Many people who focus on the spiritual aspect of life say we are not our bodies, that our bodies are merely the vehicles for soul/spirit, that the true self is something deeper or transcendent to our physical form.

As I age this notion becomes both more appealing and less convincing.

Human beings are many things- spiritual, sexual, mental, emotional- but no matter what else we are (or may someday be) to be human is to be physical. This is not materialist reductionism. I am not saying that we are only bodies, but that being human always includes being/having a human body. In my own thinking, humans are embodied souls of a particular kind, capable of a certain level of apperception (awareness of being aware) and self-consciousness that other animals may or may not have.

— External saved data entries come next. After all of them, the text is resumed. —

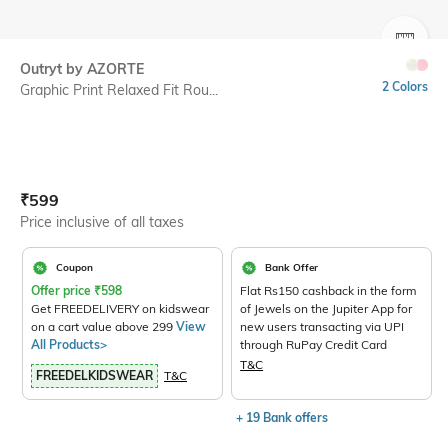
SIZE
Outryt by AZORTE
2 Colors
Graphic Print Relaxed Fit Rou...
Current Offer Price:
Actual Price:
₹
599
Price inclusive of all taxes
Coupon
Bank Offer
Offer price
₹
598
Flat Rs150 cashback in the form
Get FREEDELIVERY on kidswear
of Jewels on the Jupiter App for
on a cart value above 299
View
new users transacting via UPI
All Products>
through RuPay Credit Card
T&C
FREEDELKIDSWEAR
T&C
+ 19 Bank offers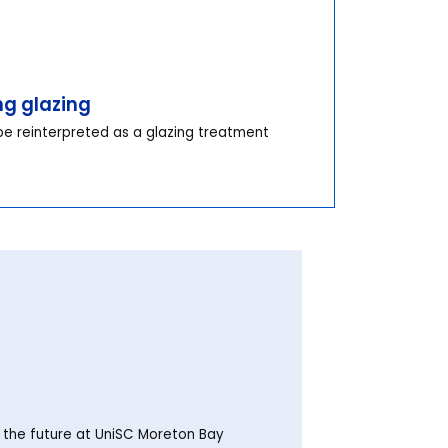
ng glazing
e reinterpreted as a glazing treatment
o the future at UniSC Moreton Bay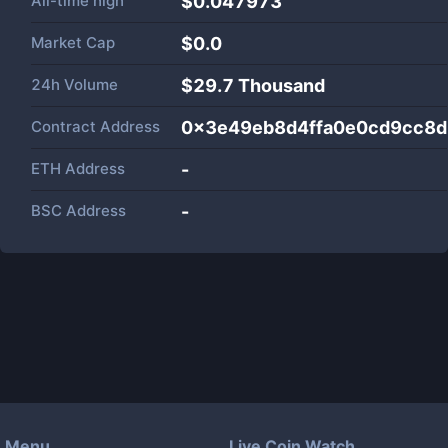
All-time high
$0.047973
Market Cap
$
0.0
24h Volume
$
29.7 Thousand
Contract Address
0x3e49eb8d4ffa0e0cd9cc8d
ETH Address
-
BSC Address
-
Menu
Live Coin Watch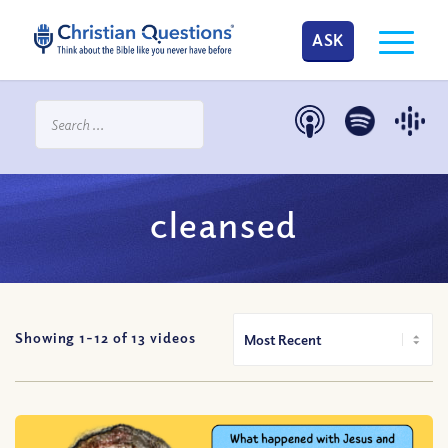
ASK
cleansed
Showing 1-
12
of
13
videos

As someone who has had a chronic illness for years, you’d think I would know my body pretty well. But the truth is that I’ve always been able to put my attention and awareness elsewhere- out of my body. (And yes, this may in fact have contributed to being ill- although, like most things, it is not simple.) This ability to “leave my body” came in handy when participating in shamanic ceremonies or (not) dealing with painful experiences. But human experience happens in a human body. So lately, I’ve been doing my yoga, walking and other exercise not to tune up the vehicle but to increase my in-the-body awareness. At the end of a recent yoga class, lying on a bolster with my supported back arched, chest open and my arms spread wide I felt an ache that was not about structural muscles. I felt my heart ache, and I heard an inner voice say,

“The heart hungers for life lived in the body.”

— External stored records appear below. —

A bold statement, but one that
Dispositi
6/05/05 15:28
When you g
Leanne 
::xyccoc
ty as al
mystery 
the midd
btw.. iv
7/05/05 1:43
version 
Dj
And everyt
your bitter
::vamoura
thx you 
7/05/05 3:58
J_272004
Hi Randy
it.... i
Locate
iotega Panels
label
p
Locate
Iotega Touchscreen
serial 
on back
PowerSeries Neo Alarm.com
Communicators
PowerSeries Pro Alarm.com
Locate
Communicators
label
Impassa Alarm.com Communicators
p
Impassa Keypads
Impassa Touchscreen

Even as this surprised me it made sense. The heart- the center of knowing what has value for us, the seat of our capacity to love and access wisdom- is about valuing and loving in the context of a real human life. And, again- real human life is lived in a real human body.

Then, just as I discover a new level of willingness to welcome the gift of this human experience, I find out three things about this body.

First, my dental hygienist tells me one of my teeth is “missing.” Apparently it’s congenital- one of my teeth was never there. It’s not below the gum line, it was never pulled. It never was. In over fifty years of dental appointments no one has ever mentioned this.

Now, you might be wondering, if I haven’t missed the tooth before, why care now? But this is the third recent revelation about congenital defects apparently known to the health care professionals I’ve been seeing for decades, but never mentioned to me. I find it unnerving, and I wonder - what else don’t I know?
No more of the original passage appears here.